An argument against this method is it does not manage the blood glucose level, but rather “chases” it (1). Since a blood test is required before hand to determine the amount of dosage, the patient will already be at that specific level of blood sugar; the dose will simply comply with the amount of blood sugar at that time (3). Another perspective for opposing this procedure is that doctors may use this to reduce their own botheration (1). The doctors will not be continually called while a patient is in the hospital, as the nurse would be able to apply the scale to administer insulin (1).

Despite all the arguments made against the Insulin Sliding Scale, this practice continues to prosper in academic medical centers and community hospitals (2).
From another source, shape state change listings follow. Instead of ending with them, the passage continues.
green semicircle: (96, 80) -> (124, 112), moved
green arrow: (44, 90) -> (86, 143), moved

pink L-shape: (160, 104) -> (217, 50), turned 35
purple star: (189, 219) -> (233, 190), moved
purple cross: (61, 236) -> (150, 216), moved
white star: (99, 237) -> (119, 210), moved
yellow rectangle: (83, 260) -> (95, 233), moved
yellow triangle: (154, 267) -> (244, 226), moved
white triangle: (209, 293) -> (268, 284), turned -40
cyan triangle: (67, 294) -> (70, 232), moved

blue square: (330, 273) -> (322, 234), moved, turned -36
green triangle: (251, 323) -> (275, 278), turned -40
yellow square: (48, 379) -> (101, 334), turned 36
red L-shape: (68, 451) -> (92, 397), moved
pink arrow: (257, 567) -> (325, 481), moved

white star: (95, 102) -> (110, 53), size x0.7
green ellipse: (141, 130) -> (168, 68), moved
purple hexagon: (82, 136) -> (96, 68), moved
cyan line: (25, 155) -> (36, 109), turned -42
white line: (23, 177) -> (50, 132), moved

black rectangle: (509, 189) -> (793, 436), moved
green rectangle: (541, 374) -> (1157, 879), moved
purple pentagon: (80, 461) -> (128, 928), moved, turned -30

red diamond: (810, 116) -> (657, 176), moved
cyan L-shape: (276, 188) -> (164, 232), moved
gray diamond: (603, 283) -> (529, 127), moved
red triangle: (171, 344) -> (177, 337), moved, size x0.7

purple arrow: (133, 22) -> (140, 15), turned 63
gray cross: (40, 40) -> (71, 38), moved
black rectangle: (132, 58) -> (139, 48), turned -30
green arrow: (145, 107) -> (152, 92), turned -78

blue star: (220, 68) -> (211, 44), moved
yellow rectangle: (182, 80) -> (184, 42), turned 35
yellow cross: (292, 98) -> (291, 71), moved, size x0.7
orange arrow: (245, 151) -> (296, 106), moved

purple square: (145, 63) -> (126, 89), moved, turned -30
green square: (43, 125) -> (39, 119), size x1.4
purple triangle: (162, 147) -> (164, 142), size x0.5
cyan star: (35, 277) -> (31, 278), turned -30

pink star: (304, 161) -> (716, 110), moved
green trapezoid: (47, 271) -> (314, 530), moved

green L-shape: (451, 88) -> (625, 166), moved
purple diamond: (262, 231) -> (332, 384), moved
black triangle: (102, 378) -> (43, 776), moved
The scale is a “Historical Practice Habit” (4). Thus, breaking these habits and practices would require a lengthy amount of time because it is deeply entrenched (4). Alternatively, the process is convenient and straightforward; nurses will be able to administer insulin while doctors handle other more severe cases (2). 

My perspective on this Insulin Sliding Scale is quite gray; It depends on the standard of living and whether funding is sufficient in a specific location. For example, if funding for health care is high and the cost is low, I agree to removing this procedure from hospitals and other health institutions. More doctors would be readily available to attend to patients  On the other hand, if funding for health care is low and costs are high, then there are fewer options for institutions. There is no perfect solution; whatever we gain for ease, we pay for it in terms of costs.
Sources Cited:

1) DiabetesLife (n.d.) Insulin Scale - What’s the Whole Controversy About? Retrieved from:
        http://www.diabitieslife.com/diabetes/diabetes-basics/treatment-of-diabetes/insulin-sliding-scale.htm

2) Hirsch, B. I. (2009). Sliding Scale Insulin - Time to Stop Sliding. Retrieved from:

3) Insulin Sliding Scale (n.d.). Insulin Sliding Scale - A Controversial Approach Diabetic Therapy
        Retrieved from: http://www.insulinslidingscale.net 

4)  Miller, D. (2011). Why Won’t the Sliding Scale Go Away?. Canadian Diabetic Association.